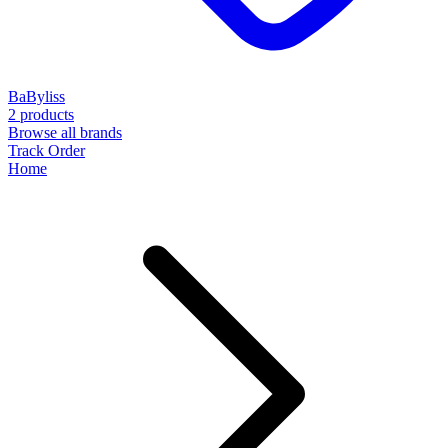
BaByliss
2 products
Browse all brands
Track Order
Home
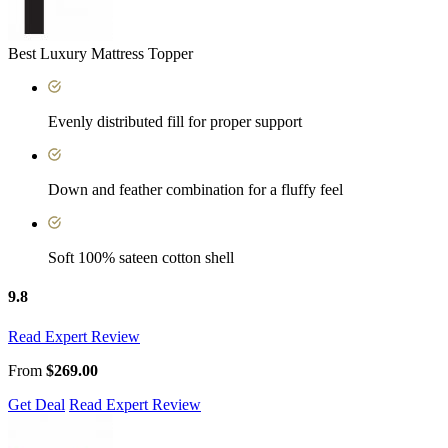
Best Luxury Mattress Topper
Evenly distributed fill for proper support
Down and feather combination for a fluffy feel
Soft 100% sateen cotton shell
9.8
Read Expert Review
From
$269.00
Get Deal
Read Expert Review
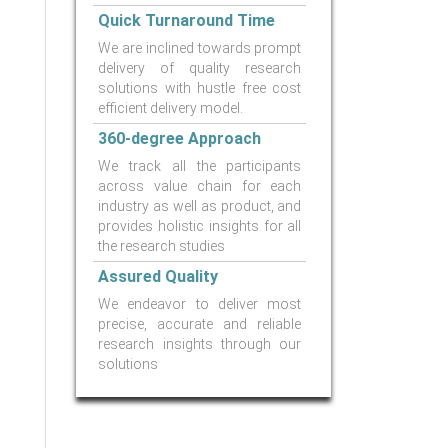
Quick Turnaround Time
We are inclined towards prompt
delivery of quality research
solutions with hustle free cost
efficient delivery model.
360-degree Approach
We track all the participants
across value chain for each
industry as well as product, and
provides holistic insights for all
the research studies
Assured Quality
We endeavor to deliver most
precise, accurate and reliable
research insights through our
solutions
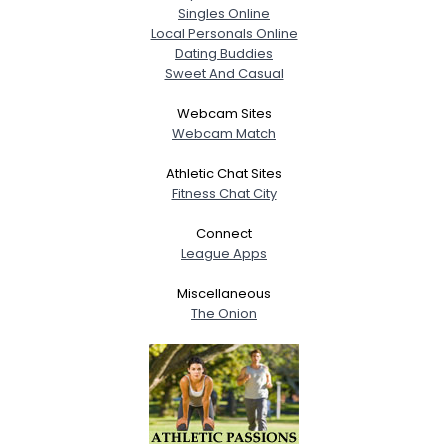
Singles Online
Local Personals Online
Dating Buddies
Sweet And Casual
Webcam Sites
Webcam Match
Athletic Chat Sites
Fitness Chat City
Connect
League Apps
Miscellaneous
The Onion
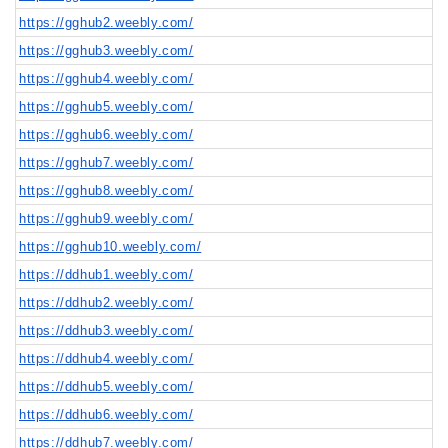
https://gghub2.weebly.com/
https://gghub3.weebly.com/
https://gghub4.weebly.com/
https://gghub5.weebly.com/
https://gghub6.weebly.com/
https://gghub7.weebly.com/
https://gghub8.weebly.com/
https://gghub9.weebly.com/
https://gghub10.weebly.com/
https://ddhub1.weebly.com/
https://ddhub2.weebly.com/
https://ddhub3.weebly.com/
https://ddhub4.weebly.com/
https://ddhub5.weebly.com/
https://ddhub6.weebly.com/
https://ddhub7.weebly.com/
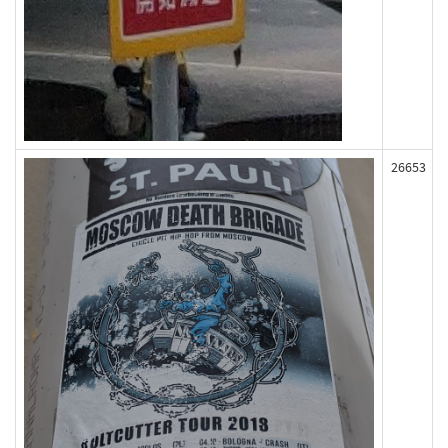
26653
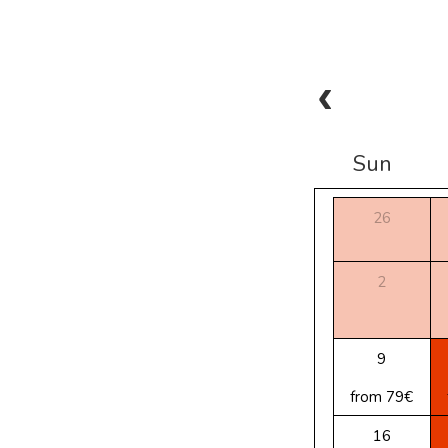
Sun
26
2
9
from 79€
16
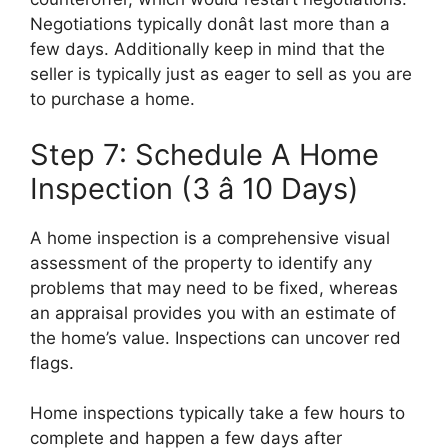
Negotiations typically donât last more than a
few days. Additionally keep in mind that the
seller is typically just as eager to sell as you are
to purchase a home.
Step 7: Schedule A Home
Inspection (3 â 10 Days)
A home inspection is a comprehensive visual
assessment of the property to identify any
problems that may need to be fixed, whereas
an appraisal provides you with an estimate of
the home’s value. Inspections can uncover red
flags.
Home inspections typically take a few hours to
complete and happen a few days after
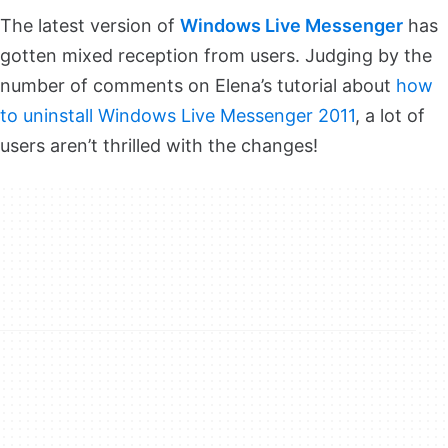
The latest version of
Windows Live Messenger
has
gotten mixed reception from users. Judging by the
number of comments on Elena’s tutorial about
how
to uninstall Windows Live Messenger 2011
, a lot of
users aren’t thrilled with the changes!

- - - -

- [What to produce] Beginning with the line that holds "Best Luxury Mattress Topper", write out exactly the lines down to the end of the material above, and no others. Pictures are not part of the copy.

- [Answer section]
Best Luxury Mattress Topper
Evenly distributed fill for proper support
Down and feather combination for a fluffy feel
Soft 100% sateen cotton shell
9.8
Read Expert Review
From
$269.00
Get Deal
Read Expert Review
Quick Turnaround Time
We are inclined towards prompt
delivery of quality research
solutions with hustle free cost
efficient delivery model.
360-degree Approach
We track all the participants
across value chain for each
industry as well as product, and
provides holistic insights for all
the research studies
Assured Quality
We endeavor to deliver most
precise, accurate and reliable
research insights through our
solutions
Singles Online
Local Personals Online
Dating Buddies
Sweet And Casual
Webcam Sites
Webcam Match
Athletic Chat Sites
Fitness Chat City
Connect
League Apps
Miscellaneous
The Onion
https://gghub2.weebly.com/
https://gghub3.weebly.com/
https://gghub4.weebly.com/
https://gghub5.weebly.com/
https://gghub6.weebly.com/
https://gghub7.weebly.com/
https://gghub8.weebly.com/
https://gghub9.weebly.com/
https://gghub10.weebly.com/
https://ddhub1.weebly.com/
https://ddhub2.weebly.com/
https://ddhub3.weebly.com/
https://ddhub4.weebly.com/
https://ddhub5.weebly.com/
https://ddhub6.weebly.com/
https://ddhub7.weebly.com/
26653
Sun
26
2
9
from 79€
16
Negotiations typically donât last more than a
few days. Additionally keep in mind that the
seller is typically just as eager to sell as you are
to purchase a home.
Step 7: Schedule A Home
Inspection (3 â 10 Days)
A home inspection is a comprehensive visual
assessment of the property to identify any
problems that may need to be fixed, whereas
an appraisal provides you with an estimate of
the home’s value. Inspections can uncover red
flags.
Home inspections typically take a few hours to
complete and happen a few days after
The latest version of
Windows Live Messenger
has
gotten mixed reception from users. Judging by the
number of comments on Elena’s tutorial about
how
to uninstall Windows Live Messenger 2011
, a lot of
users aren’t thrilled with the changes!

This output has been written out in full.